- _Task objective_
If a line of the data below holds the string "growth", copy it.

- _Materials provided_
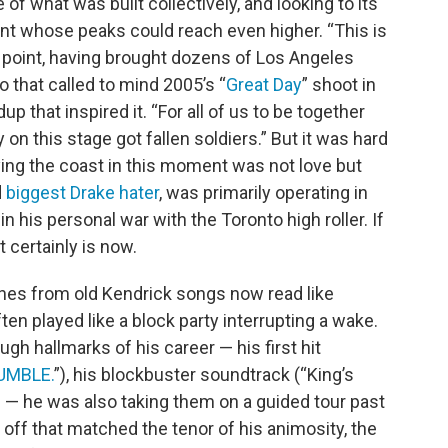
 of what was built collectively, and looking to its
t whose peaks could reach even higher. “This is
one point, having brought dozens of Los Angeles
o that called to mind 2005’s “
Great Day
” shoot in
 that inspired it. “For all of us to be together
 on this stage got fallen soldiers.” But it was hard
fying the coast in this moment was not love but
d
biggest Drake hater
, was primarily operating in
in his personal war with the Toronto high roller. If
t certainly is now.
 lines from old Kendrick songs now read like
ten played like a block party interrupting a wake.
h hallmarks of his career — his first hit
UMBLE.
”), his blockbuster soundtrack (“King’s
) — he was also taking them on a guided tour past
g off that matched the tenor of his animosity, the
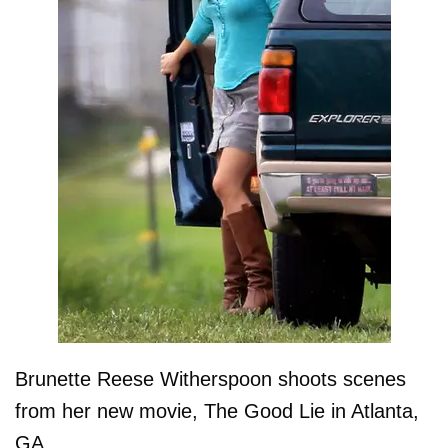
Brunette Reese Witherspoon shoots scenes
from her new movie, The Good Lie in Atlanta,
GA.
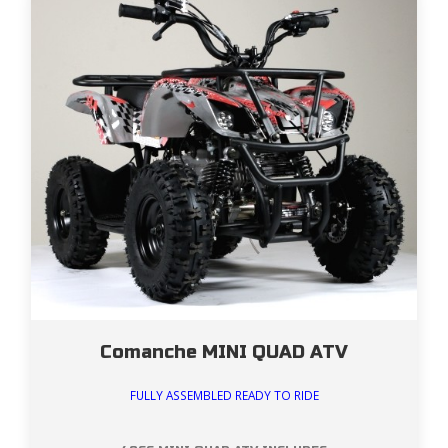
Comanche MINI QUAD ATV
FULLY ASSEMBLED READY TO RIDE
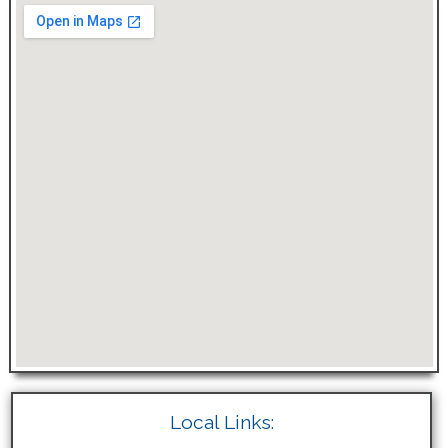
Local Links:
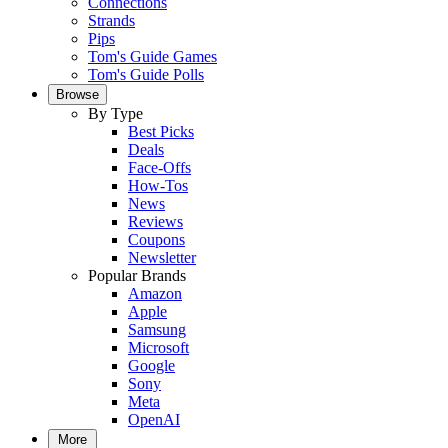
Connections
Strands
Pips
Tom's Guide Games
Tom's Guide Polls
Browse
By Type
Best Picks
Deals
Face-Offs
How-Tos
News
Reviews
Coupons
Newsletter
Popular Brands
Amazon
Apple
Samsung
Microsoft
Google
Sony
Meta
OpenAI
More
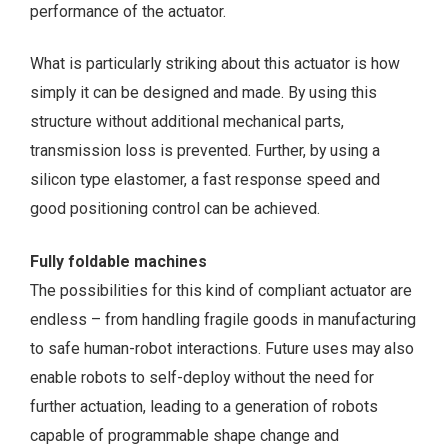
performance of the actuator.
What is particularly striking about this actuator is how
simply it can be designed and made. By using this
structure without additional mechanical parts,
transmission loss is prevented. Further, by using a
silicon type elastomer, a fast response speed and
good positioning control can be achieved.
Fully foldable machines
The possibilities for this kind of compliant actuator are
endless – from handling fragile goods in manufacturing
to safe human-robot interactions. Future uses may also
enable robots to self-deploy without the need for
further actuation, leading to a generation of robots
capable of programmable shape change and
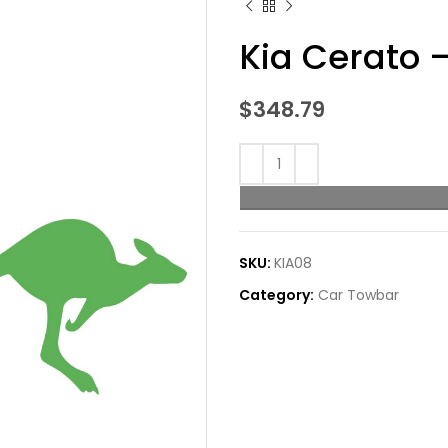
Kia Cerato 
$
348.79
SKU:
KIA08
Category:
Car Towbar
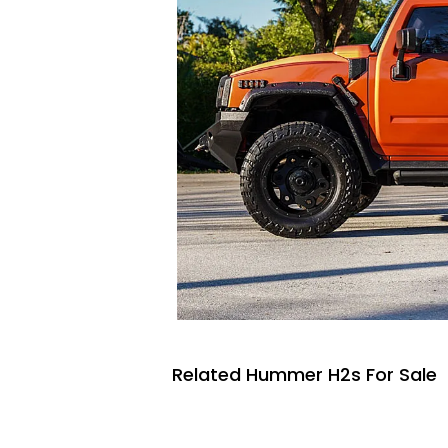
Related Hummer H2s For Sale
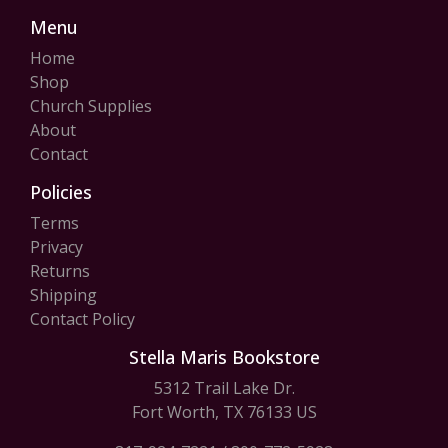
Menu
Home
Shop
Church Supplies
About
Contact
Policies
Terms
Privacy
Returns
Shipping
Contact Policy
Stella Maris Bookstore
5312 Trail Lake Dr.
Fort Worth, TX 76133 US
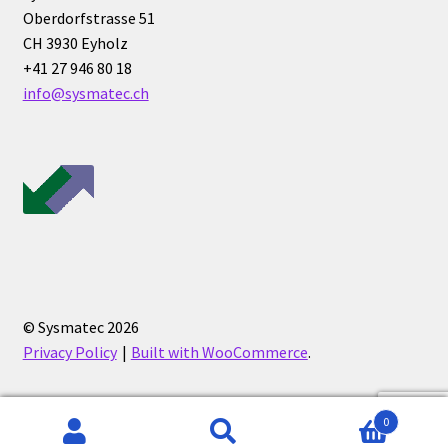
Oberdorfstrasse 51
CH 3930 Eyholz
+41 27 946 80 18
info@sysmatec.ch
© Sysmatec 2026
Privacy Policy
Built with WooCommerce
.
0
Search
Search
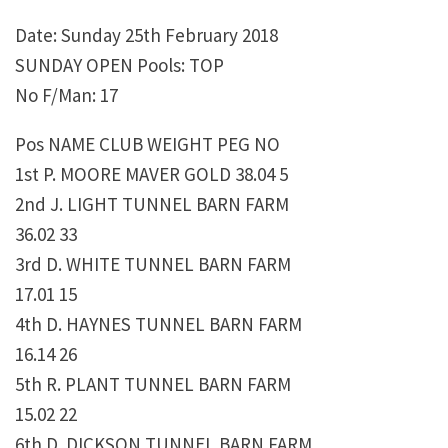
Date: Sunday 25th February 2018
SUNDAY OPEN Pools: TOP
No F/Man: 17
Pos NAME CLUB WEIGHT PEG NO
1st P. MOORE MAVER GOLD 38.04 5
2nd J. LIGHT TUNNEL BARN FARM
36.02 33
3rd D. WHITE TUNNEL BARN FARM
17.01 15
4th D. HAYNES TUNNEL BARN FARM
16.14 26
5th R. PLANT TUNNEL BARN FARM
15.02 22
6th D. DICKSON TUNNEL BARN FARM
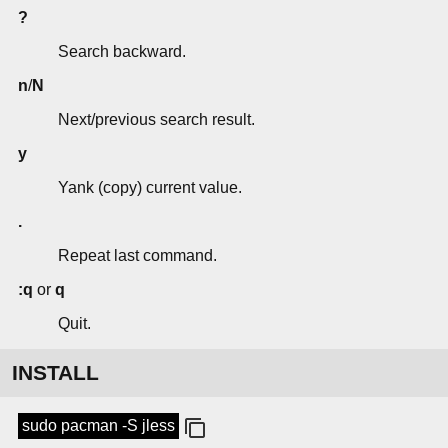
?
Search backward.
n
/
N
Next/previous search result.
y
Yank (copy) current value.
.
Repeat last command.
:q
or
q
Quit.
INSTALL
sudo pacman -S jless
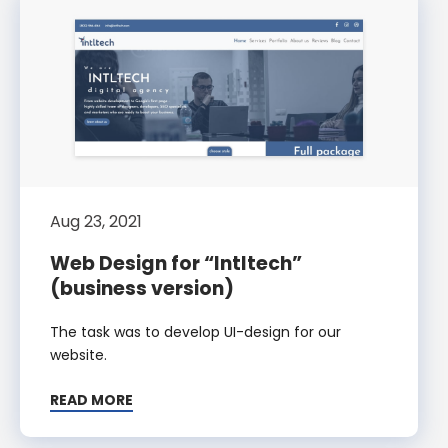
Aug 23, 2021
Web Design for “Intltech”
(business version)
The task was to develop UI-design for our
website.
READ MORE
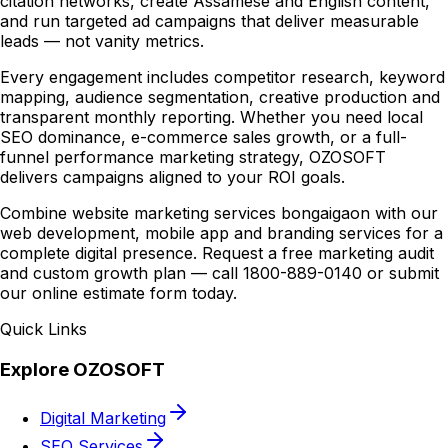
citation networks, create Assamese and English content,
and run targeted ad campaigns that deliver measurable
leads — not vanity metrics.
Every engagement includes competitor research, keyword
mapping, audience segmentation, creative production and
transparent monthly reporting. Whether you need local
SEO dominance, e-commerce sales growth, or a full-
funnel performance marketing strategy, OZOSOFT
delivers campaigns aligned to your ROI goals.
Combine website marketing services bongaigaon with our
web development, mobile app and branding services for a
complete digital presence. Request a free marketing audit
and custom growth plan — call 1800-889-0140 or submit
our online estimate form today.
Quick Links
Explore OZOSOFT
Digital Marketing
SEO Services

- _Answer box_
SEO dominance, e-commerce sales growth, or a full-
and custom growth plan — call 1800-889-0140 or submit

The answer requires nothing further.